The neighborhood isn’t the only place that I’ve seen the benefits of combining ages. My oldest daughter is wrapping up her eighth and final year at Danville Montessori School and the mixed-age classroom is one of the hallmarks of Montessori education. 

The school — which spans from 3-year-olds to fifth-graders — is divided into only three age groupings. There is “pre-primary” which encompasses two years of preschool, plus kindergarten. Next comes “lower elementary” for grades one through three, and then “upper elementary” for grades four and five. 

This arrangement of students is nothing less than magical, as older students step into the role of mentors and teachers. I’ve seen many fantastic photographs of the older and younger students working on lessons together. There’s tons of research to show that teaching a concept solidifies understanding for the student doing the teaching — and the younger students are able to get a glimpse of the mastery that they themselves can hope to achieve. 

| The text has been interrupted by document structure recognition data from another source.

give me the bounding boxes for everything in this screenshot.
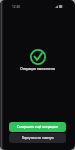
button[interactable]: Совершить ещё операцию <box>9 122 66 132</box>
other: Success <box>30 49 46 65</box>
button[interactable]: Вернуться на главную <box>9 133 66 143</box>
staticText: 12:30 <box>12 5 21 9</box>
other: Battery <box>59 5 63 8</box>
staticText: Операция выполнена <box>0 67 75 71</box>
staticText: Совершить ещё операцию <box>17 125 58 129</box>
other: Signal <box>55 5 58 8</box>
staticText: Вернуться на главную <box>22 136 54 140</box>
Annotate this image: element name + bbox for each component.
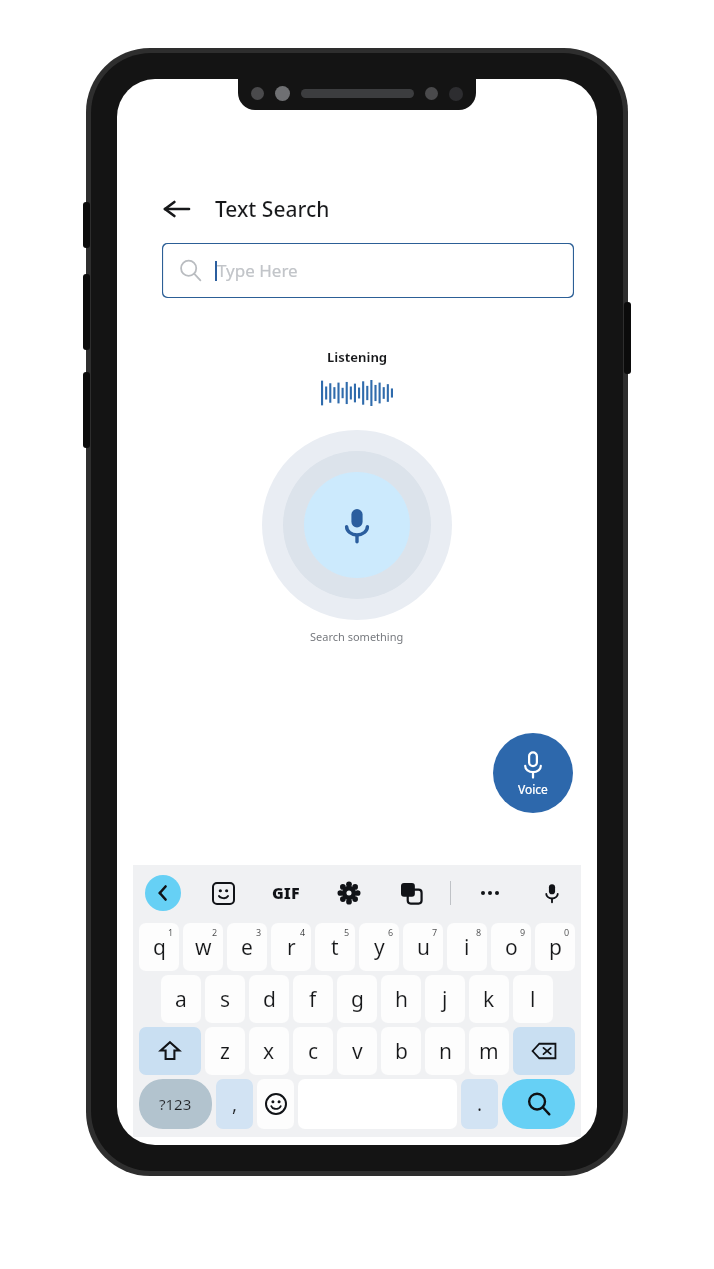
staticText: b <box>395 1037 408 1066</box>
button[interactable]: a <box>161 975 201 1023</box>
button[interactable]: Settings <box>332 876 366 910</box>
button[interactable]: ?123 <box>139 1079 212 1129</box>
staticText: Listening <box>327 348 388 366</box>
button[interactable]: Shift <box>139 1027 201 1075</box>
staticText: v <box>352 1037 363 1066</box>
staticText: j <box>442 985 448 1014</box>
button[interactable]: f <box>293 975 333 1023</box>
button[interactable]: y <box>359 923 399 971</box>
button[interactable]: Search <box>502 1079 575 1129</box>
staticText: q <box>153 933 166 962</box>
staticText: 3 <box>256 926 262 938</box>
staticText: i <box>464 933 470 962</box>
staticText: 1 <box>168 926 174 938</box>
button[interactable]: z <box>205 1027 245 1075</box>
button[interactable]: l <box>513 975 553 1023</box>
staticText: s <box>220 985 231 1014</box>
staticText: m <box>479 1037 499 1066</box>
button[interactable]: v <box>337 1027 377 1075</box>
staticText: g <box>351 985 364 1014</box>
staticText: 8 <box>476 926 482 938</box>
staticText: GIF <box>272 882 300 904</box>
staticText: r <box>287 933 296 962</box>
button[interactable]: x <box>249 1027 289 1075</box>
button[interactable]: o <box>491 923 531 971</box>
staticText: w <box>195 933 212 962</box>
staticText: d <box>263 985 276 1014</box>
staticText: p <box>549 933 562 962</box>
staticText: 9 <box>520 926 526 938</box>
button[interactable]: , <box>216 1079 253 1129</box>
staticText: ?123 <box>159 1094 192 1114</box>
staticText: n <box>439 1037 452 1066</box>
staticText: . <box>477 1091 483 1117</box>
button[interactable]: Type Here <box>162 243 574 298</box>
staticText: 4 <box>300 926 306 938</box>
button[interactable]: Back <box>155 187 199 231</box>
button[interactable]: Translate <box>394 876 428 910</box>
staticText: 6 <box>388 926 394 938</box>
button[interactable]: Voice input <box>262 430 452 620</box>
button[interactable]: Voice <box>493 733 573 813</box>
staticText: , <box>232 1091 238 1117</box>
staticText: u <box>417 933 430 962</box>
staticText: 2 <box>212 926 218 938</box>
button[interactable]: d <box>249 975 289 1023</box>
staticText: y <box>374 933 385 962</box>
button[interactable]: Stickers <box>206 876 240 910</box>
button[interactable]: r <box>271 923 311 971</box>
button[interactable]: c <box>293 1027 333 1075</box>
button[interactable]: u <box>403 923 443 971</box>
button[interactable]: More options <box>473 876 507 910</box>
staticText: Type Here <box>217 259 298 282</box>
button[interactable]: m <box>469 1027 509 1075</box>
staticText: 5 <box>344 926 350 938</box>
staticText: f <box>309 985 317 1014</box>
button[interactable]: Voice typing <box>535 876 569 910</box>
staticText: x <box>263 1037 275 1066</box>
staticText: h <box>395 985 408 1014</box>
button[interactable]: GIF <box>268 878 304 908</box>
staticText: o <box>505 933 518 962</box>
staticText: 0 <box>564 926 570 938</box>
button[interactable]: Emoji <box>257 1079 294 1129</box>
staticText: Voice <box>518 781 548 797</box>
button[interactable]: Backspace <box>513 1027 575 1075</box>
button[interactable]: w <box>183 923 223 971</box>
staticText: t <box>331 933 339 962</box>
staticText: c <box>308 1037 319 1066</box>
button[interactable]: Back <box>145 875 181 911</box>
button[interactable]: i <box>447 923 487 971</box>
staticText: z <box>220 1037 230 1066</box>
button[interactable]: s <box>205 975 245 1023</box>
button[interactable]: n <box>425 1027 465 1075</box>
staticText: Search something <box>310 629 404 644</box>
button[interactable]: j <box>425 975 465 1023</box>
button[interactable]: p <box>535 923 575 971</box>
button[interactable]: . <box>461 1079 498 1129</box>
staticText: e <box>241 933 253 962</box>
button[interactable]: g <box>337 975 377 1023</box>
staticText: a <box>175 985 187 1014</box>
button[interactable]: k <box>469 975 509 1023</box>
staticText: l <box>530 985 536 1014</box>
staticText: k <box>483 985 495 1014</box>
button[interactable]: b <box>381 1027 421 1075</box>
button[interactable]: e <box>227 923 267 971</box>
staticText: Text Search <box>215 195 330 224</box>
button[interactable]: q <box>139 923 179 971</box>
button[interactable]: h <box>381 975 421 1023</box>
button[interactable]: t <box>315 923 355 971</box>
staticText: 7 <box>432 926 438 938</box>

The mixed classroom also promotes cooperation, accommodation, and tiered responsibility. While every student in the classroom is expected to help with “jobs” to keep the room running smoothly, older students are able to take on increased leadership roles and are expected to assist younger students in learning the ropes. 

I think a similar mojo arises in the neighborhood kidpack. Although they aren’t teaching formal lessons, there is a natural give and take that occurs when you’ve got a group of kids at multiple ages. Games are adapted to allow for younger kids to participate; older children take on the role of referees and peace-keepers; and someone is usually willing to give a piggyback ride when smaller legs get tired on the way back from the park. 

It’s not always blissfully communal,  don’t get me wrong. Sometimes there’s conflict and the group splinters, reforming along age lines. But to me, that’s just another benefit to having those mixed age groups. There’s always someone your own age to pair off with, when the little kids are being needy or the big kids run out of patience. 

I don’t remember having those experiences as a child. Virtually all of my friends were in the same grade in school and many of my friends were from small families — only children like me or maybe with a single older or younger sibling. My neighborhood, while cozy and safe, wasn’t populated with other young families. Now, as an adult, my friends span decades and it’s wonderful to connect with people with such varied life experience. 

I’m happy my kids are getting those benefits earlier in their own lives.